International Journal of Computer Applications |
Foundation of Computer Science (FCS), NY, USA |
Volume 24 - Number 3 |
Year of Publication: 2011 |
Authors: Dipak V. Patil, R. S. Bichkar |
10.5120/2930-3878 |
Dipak V. Patil, R. S. Bichkar . An Optimistic Data Mining Approach for Handling Large Data Set using Data Partitioning Techniques. International Journal of Computer Applications. 24, 3 ( June 2011), 29-33. DOI=10.5120/2930-3878
The use of the Internet for various purposes leads to collection of large volume of data. The knowledge contents of large data can be utilized to improve decision-making process of an organization. The knowledge discovery on this high volume data becomes very slow, as it has to be done serially on currently available terabyte plus data sets. In some cases, mining of large data set may become impossible due to limitations of processor and memory. The proposed algorithm is based on Tim Oates and Davis Jensen’s [1] findings which state that increasing size of training data does not considerably increase classification accuracy of a classifier.
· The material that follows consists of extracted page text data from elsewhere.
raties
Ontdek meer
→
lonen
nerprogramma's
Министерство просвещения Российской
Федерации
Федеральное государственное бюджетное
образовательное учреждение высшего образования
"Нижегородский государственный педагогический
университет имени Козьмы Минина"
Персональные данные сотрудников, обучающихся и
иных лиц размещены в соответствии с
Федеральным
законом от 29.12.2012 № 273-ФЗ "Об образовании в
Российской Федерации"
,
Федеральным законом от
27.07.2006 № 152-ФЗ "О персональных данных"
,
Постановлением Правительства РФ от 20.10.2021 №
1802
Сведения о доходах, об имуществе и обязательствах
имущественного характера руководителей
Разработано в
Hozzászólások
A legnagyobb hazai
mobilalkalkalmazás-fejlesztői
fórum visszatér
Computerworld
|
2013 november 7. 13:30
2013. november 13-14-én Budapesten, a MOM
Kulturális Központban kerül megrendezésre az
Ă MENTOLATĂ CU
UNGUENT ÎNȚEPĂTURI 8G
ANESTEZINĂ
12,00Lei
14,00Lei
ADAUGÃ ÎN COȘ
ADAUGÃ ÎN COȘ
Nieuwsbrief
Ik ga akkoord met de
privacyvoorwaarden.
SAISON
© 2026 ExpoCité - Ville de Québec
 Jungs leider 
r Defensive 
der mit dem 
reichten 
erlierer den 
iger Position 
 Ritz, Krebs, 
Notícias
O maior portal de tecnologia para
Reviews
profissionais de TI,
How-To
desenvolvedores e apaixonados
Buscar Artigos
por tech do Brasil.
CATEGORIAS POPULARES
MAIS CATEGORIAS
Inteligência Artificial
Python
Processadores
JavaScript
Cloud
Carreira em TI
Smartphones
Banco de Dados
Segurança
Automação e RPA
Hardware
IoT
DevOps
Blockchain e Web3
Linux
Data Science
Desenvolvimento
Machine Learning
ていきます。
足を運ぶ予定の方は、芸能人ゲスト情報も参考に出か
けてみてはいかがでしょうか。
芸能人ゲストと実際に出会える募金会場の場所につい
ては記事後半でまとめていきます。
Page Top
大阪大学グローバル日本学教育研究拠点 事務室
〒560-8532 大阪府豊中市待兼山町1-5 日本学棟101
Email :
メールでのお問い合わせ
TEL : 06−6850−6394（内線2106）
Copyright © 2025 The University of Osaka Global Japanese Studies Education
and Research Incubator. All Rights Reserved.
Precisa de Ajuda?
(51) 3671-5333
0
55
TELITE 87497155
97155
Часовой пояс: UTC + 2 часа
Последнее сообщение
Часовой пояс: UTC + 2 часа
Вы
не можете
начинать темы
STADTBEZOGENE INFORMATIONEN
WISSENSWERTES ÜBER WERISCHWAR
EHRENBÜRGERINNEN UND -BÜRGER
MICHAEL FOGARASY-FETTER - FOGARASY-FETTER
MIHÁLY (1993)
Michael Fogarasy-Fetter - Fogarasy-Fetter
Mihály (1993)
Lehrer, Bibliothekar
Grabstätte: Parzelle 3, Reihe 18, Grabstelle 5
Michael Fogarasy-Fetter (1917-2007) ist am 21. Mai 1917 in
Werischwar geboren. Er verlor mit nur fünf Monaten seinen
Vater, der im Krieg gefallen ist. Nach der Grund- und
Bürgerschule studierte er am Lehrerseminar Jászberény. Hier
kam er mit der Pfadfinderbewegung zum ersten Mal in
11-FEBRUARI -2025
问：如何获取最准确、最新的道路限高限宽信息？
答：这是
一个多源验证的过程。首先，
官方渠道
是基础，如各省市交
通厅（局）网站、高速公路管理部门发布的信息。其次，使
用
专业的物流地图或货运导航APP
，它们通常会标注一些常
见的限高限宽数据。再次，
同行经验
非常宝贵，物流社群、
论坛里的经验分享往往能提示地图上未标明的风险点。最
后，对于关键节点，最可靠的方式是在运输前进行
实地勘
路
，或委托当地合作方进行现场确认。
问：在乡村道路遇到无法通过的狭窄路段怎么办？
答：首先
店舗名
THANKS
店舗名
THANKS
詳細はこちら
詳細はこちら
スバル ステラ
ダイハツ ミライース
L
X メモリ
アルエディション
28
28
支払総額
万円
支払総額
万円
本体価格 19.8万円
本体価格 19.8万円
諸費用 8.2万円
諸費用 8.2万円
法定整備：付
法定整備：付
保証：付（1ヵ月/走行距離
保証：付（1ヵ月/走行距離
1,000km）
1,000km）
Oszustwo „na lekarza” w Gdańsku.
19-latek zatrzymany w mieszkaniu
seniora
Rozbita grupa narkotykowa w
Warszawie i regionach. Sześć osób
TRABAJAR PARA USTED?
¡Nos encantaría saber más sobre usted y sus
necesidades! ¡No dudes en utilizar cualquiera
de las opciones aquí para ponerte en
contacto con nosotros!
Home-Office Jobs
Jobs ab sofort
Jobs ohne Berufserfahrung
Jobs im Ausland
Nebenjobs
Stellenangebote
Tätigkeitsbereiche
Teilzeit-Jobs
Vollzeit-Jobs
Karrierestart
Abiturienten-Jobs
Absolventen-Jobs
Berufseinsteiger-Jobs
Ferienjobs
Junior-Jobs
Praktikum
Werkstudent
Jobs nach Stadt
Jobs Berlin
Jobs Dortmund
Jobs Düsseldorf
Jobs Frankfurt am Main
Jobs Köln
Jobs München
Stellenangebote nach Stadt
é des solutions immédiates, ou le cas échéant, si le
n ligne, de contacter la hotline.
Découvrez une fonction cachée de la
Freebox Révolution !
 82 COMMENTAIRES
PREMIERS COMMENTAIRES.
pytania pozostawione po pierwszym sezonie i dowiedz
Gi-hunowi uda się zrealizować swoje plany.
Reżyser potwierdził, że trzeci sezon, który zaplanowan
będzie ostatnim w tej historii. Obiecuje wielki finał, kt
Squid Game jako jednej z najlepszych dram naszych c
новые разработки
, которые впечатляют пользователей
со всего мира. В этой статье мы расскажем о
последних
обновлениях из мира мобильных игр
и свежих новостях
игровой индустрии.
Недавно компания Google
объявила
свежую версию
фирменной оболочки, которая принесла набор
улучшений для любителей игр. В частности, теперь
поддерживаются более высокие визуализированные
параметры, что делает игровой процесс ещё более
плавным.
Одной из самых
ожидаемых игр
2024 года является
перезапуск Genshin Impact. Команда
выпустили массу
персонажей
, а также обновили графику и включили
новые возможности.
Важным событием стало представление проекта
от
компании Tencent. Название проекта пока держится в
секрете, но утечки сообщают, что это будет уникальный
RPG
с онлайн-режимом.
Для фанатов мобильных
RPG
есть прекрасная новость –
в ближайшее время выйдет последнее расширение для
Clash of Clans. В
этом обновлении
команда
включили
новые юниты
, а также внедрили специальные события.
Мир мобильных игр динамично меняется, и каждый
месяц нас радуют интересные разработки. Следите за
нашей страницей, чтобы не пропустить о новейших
The proposed algorithm also follows survival of the fittest principal used in genetic algorithm. The solution provides partitioning algorithm wherein decision trees can be learned on partitioned data that are disjoint subsets of a complete data set. These learned decision trees have comparable accuracies with each other and that is equivalent to the tree learned on complete data set. The algorithm finds a single tree with highest accuracy amongst the learned decision trees. The selected decision tree is used for classification of unseen data. The results on 12 benchmark data sets from UCI data repository indicate that the final learned decision tree have equal accuracy and in many cases, significant improvement in classification accuracy is observed, improvement in classification performance as compared to decision trees learned on the entire data set. An experiment on big data set Census-income (KDD) also supports the claim. The most important aspect of this approach is that it is very simple as compared to other methods with enhanced classification performance.